In the downstream area, Chl a dynamics were sensitive to water temperature (WT), discharge (Q) and total phosphorus (TP), and were dominated by total phosphorus (TP) with its high sensitivity value at 1.25. In the upstream area, water temperature (WT) was the most sensitive variable with a sensitivity value of 0.32. The sensitivity values of several input variables (e.g., WT) had wide ranges.

Discussion

Performance of the ANN models

The model fit of ANN_Downstream (Table 3) was acceptable compared with previous case studies on Chl a predictions in two reviews (Arhonditsis and Brett 2004; Phillips et al. 2008). This acceptable model fit of ANN_Downstream was mainly attributed to the reasonable clustering of the sampling sites and the high potential of the ANN technique in simulating phytoplankton dynamics. It also demonstrated the high potential of the ANN technique in modeling aquatic systems with limited prior knowledge. It is particularly useful in case studies where the process mechanism has not been adequately studied and good model fits are preferred. However, the model fits of these three ANN models (Table 3) were not as good as the model fits of other water quality models using the ANN technique (Panda et al. 2010; Singh et al. 2009). This is because the phytoplankton dynamics in such a large lake, influenced by intensive human activity, are very complex and challenging to predict (Huang et al. 2014).

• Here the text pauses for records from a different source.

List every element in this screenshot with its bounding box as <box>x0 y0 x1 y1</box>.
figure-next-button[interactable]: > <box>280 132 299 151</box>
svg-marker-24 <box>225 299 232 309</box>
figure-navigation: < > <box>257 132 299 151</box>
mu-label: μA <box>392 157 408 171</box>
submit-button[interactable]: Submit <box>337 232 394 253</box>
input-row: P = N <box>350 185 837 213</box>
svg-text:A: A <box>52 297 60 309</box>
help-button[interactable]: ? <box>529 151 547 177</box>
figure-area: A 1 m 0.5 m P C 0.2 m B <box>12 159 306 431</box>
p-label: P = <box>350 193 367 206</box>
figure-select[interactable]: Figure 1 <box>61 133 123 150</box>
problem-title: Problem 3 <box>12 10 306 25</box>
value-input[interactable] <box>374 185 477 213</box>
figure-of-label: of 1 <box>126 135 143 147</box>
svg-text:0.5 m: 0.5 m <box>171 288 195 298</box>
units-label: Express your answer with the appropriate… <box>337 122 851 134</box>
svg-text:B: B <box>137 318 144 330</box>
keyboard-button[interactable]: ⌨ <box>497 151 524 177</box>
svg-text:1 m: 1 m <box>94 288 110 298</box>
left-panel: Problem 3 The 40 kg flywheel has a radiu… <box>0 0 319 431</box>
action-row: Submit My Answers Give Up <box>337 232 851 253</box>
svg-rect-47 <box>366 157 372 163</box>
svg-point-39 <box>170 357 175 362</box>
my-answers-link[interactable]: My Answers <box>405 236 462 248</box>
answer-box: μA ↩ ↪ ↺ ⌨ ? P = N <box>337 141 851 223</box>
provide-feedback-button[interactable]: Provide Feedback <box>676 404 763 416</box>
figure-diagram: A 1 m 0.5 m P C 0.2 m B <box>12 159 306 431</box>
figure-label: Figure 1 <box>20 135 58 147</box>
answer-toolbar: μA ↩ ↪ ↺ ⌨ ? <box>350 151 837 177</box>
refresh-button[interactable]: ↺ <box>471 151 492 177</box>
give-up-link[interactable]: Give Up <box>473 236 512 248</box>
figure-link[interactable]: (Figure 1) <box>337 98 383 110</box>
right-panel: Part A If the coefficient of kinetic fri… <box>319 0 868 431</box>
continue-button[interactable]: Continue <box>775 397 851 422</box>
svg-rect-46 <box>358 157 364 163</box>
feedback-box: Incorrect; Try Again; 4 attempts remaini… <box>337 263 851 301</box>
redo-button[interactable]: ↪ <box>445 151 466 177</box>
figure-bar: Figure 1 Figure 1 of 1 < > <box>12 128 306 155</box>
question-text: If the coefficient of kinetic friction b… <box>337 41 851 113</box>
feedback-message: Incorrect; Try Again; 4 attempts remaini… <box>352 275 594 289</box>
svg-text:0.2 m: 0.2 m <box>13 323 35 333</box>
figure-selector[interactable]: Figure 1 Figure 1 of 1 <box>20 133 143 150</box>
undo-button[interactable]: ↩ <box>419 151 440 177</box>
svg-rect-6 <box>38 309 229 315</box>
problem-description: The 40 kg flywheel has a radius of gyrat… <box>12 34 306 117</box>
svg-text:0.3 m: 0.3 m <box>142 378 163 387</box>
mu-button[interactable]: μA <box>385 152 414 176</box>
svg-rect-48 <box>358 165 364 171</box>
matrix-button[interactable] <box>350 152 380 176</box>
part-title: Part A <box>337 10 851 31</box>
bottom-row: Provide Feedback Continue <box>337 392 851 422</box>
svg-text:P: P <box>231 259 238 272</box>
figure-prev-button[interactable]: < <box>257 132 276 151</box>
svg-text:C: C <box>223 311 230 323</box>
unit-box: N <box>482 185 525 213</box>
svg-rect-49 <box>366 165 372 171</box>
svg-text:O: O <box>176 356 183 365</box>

The sample amount was not large compared with previous case studies using ANN models (see the review by Maier and Dandy 2000; Maier et al. 2010). However, the cross-validation method was used to alleviate data limitation, and resulted in seven ANN models for each ANN model. Their model fits did not vary considerably, implying the reliability of these ANN models. Some methodological issues (e.g., data pre-processing, selection of input variables, determination of network architecture and choice of performance criteria) were determined based on previous studies (Bowden et al. 2005; Maier et al. 2010).

Contribution of clustering to ANN models

Based on the clustering results of 17 sampling sites, the Chl a dynamics in the upstream and downstream areas were simulated using ANN_Downstream and ANN_Upstream, respectively. The better performance of these two ANN models than ANN_Poyang (Table 3) indicated that the partition of the sampling sites was reasonable and necessary for such a large lake as Lake Poyang. The study demonstrated a successful clustering of spatial sites in a lake using the k-means clustering method, and was a primary step for the ANN technique in describing spatial heterogeneity. Modelers from other disciplines are encouraged to couple ANN with clustering techniques for modeling other target variables (e.g., precipitation and flow discharge) with high spatial heterogeneity. Many other clustering methods, such as self-organizing map, hierarchical clustering and the subtractive clustering method used in previous studies, could also be used for spatial clustering of a lake (Doan et al. 2005).

The relatively low model fit of ANN_Upstream implies that spatial differences of the Chl a dynamics at sites 9–17 (Fig. 1) existed. Further partition of these sampling sites would be helpful to improve the model fit. However, this was not carried out in this study due to the limited amount of field data. This shortage could be overcome with an increasing amount of measured data.

Influences of environmental conditions on chlorophyll a dynamics

Phytoplankton growth is widely recognized to be limited by temperature, nutrients and photosynthetically active radiation in lakes (Arhonditsis and Brett 2005; Fragoso et al. 2008). However, algal blooms have so far rarely been found in Lake Poyang, even with a relatively high nutrient concentration for phytoplankton growth. The sensitivity analysis results (Fig. 7) showed that hydrological conditions were important factors affecting phytoplankton growth in the downstream area of Lake Poyang. This conclusion was in agreement with previous studies on other lake ecosystems (Rangel et al. 2012; Souza Cardoso and Motta Marques 2009). From this perspective, the inclusion of hydrodynamic conditions is necessary for a proper prediction of phytoplankton biomass in Lake Poyang.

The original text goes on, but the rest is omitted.